1) Abstract has some cell line acronyms like NPEC2 25 Bmi-1, would be helpful to names of them. Some couple gene symbols need also to be elaborated.
2) References seems to be old, can you replace them with last 10 years references?
3) English and grammar seems reasonable to me.
1) Authors state that "In the present study, The Cancer Genome Atlas (TCGA) database was used to identify 68 differentially expressed genes (lncRNAs, miRNA and mRNA) between HNSCC and adjacent 69 normal tissues." Why this number sample size chosen?
2) Where the samples from same batch?
3) I don't see sample ids from TCGA database, can authors please provide them?
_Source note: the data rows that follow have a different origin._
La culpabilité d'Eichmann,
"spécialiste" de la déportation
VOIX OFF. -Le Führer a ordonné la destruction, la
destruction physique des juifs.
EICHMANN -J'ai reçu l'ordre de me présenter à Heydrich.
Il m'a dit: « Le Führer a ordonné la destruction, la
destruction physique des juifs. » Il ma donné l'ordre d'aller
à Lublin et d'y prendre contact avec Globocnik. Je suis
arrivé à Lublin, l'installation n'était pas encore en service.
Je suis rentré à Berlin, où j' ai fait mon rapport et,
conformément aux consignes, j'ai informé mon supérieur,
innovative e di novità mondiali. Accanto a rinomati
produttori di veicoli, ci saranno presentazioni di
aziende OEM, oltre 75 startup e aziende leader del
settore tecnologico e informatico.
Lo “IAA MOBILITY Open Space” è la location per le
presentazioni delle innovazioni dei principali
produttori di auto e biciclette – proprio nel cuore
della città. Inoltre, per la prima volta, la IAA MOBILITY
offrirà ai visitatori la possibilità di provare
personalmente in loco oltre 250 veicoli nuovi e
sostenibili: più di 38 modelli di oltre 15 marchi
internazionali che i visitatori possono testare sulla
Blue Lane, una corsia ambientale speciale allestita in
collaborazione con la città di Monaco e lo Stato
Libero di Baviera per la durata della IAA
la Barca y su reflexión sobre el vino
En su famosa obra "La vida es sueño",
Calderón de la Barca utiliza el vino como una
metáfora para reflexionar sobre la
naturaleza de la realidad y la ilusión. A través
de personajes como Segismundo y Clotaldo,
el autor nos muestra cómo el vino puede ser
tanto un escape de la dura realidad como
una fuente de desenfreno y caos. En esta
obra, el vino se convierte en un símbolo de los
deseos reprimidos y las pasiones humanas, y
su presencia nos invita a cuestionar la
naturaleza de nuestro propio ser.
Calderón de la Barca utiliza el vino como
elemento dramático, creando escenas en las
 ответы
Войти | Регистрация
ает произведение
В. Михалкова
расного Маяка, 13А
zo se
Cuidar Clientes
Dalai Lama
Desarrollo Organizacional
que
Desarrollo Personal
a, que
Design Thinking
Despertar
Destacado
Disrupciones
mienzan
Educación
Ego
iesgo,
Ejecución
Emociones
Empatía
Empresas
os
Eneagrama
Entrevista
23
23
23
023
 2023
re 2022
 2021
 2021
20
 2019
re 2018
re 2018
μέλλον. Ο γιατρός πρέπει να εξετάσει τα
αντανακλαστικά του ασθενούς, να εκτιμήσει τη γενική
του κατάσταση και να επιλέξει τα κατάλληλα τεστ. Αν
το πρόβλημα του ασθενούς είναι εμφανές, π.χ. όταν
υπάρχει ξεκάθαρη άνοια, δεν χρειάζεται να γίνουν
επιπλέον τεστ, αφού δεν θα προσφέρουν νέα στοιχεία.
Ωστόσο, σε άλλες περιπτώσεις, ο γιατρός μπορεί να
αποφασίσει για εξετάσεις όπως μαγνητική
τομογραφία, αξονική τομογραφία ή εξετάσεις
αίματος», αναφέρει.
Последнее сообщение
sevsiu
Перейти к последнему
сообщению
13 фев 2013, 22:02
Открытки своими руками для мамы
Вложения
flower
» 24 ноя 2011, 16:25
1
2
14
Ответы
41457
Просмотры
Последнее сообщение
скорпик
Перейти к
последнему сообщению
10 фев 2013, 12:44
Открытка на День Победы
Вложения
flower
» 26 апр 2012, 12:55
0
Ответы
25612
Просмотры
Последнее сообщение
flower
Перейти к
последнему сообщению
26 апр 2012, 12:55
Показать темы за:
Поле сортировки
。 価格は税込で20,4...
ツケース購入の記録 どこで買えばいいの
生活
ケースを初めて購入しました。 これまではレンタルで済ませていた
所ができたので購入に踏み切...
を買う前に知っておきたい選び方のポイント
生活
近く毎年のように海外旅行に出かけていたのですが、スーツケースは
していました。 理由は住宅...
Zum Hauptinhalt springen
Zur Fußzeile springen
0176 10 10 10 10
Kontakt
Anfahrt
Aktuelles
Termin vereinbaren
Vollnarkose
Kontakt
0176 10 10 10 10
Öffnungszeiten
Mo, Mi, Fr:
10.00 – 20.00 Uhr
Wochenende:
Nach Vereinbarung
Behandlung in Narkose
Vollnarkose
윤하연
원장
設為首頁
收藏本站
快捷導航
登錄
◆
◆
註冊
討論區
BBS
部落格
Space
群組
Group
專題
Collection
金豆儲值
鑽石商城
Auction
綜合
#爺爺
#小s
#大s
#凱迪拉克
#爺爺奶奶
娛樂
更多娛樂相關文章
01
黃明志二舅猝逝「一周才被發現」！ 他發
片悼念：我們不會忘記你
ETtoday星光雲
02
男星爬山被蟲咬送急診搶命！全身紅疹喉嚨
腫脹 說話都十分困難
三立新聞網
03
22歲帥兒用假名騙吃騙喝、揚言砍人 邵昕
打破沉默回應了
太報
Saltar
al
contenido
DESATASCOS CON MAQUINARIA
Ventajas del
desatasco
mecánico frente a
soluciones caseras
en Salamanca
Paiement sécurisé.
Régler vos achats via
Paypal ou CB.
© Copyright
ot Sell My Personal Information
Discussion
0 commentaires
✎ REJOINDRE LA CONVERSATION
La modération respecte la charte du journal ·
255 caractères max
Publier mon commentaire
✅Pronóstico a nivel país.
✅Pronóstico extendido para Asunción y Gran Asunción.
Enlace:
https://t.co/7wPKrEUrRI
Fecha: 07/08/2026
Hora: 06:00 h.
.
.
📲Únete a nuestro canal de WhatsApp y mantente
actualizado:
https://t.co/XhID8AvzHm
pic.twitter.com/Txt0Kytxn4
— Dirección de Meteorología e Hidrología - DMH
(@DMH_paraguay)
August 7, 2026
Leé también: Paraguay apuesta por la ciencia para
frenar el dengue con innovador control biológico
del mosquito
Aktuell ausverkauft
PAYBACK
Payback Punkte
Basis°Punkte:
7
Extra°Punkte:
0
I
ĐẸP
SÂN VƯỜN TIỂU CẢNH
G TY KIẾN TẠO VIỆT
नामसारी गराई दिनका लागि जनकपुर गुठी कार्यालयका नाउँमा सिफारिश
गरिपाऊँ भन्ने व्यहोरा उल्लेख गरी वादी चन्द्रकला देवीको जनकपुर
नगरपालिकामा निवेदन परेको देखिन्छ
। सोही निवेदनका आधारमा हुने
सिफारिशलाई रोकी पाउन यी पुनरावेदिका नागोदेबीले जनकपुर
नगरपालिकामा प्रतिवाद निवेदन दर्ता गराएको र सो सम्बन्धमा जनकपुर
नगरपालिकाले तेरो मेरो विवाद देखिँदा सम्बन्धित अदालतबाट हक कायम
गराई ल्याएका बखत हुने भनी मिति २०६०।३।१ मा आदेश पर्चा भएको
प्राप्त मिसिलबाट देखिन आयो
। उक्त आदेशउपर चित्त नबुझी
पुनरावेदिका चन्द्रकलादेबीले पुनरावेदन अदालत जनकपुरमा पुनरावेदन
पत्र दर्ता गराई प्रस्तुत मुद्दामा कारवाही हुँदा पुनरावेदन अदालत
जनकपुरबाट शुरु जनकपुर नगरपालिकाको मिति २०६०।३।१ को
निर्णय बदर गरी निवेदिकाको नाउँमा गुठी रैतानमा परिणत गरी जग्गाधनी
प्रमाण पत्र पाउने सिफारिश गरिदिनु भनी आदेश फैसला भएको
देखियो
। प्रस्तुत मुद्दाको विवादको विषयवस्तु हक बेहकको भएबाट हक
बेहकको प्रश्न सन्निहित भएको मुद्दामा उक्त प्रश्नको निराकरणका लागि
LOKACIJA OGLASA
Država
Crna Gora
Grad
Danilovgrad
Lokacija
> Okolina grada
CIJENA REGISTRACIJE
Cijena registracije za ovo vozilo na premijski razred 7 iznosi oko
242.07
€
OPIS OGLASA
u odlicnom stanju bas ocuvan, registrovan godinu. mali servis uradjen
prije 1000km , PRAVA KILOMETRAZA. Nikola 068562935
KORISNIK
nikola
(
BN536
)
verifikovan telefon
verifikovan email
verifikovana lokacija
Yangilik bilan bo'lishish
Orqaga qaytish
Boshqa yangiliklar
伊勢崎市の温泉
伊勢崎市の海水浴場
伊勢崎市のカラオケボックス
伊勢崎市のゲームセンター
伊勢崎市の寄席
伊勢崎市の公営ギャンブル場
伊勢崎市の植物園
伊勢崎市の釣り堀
4) Cluster analysis for heatmaps looks crowded, can authors separate them into different figures instead of different panel?
5) The threshold of >1.5 was chosen significant, can authors explain the reason or the reference to do that?
6) Can authors validate expression of two significant genes with RT PCR if access to tissue samples?
The data on which the conclusions are based in an acceptable discipline-specific repository.
Dear authors,
Thank you for your hard work with this paper.
New biomarkers in SCC are strongly needed to be discovered.
The English language is fluent. However you should change some abbreviations.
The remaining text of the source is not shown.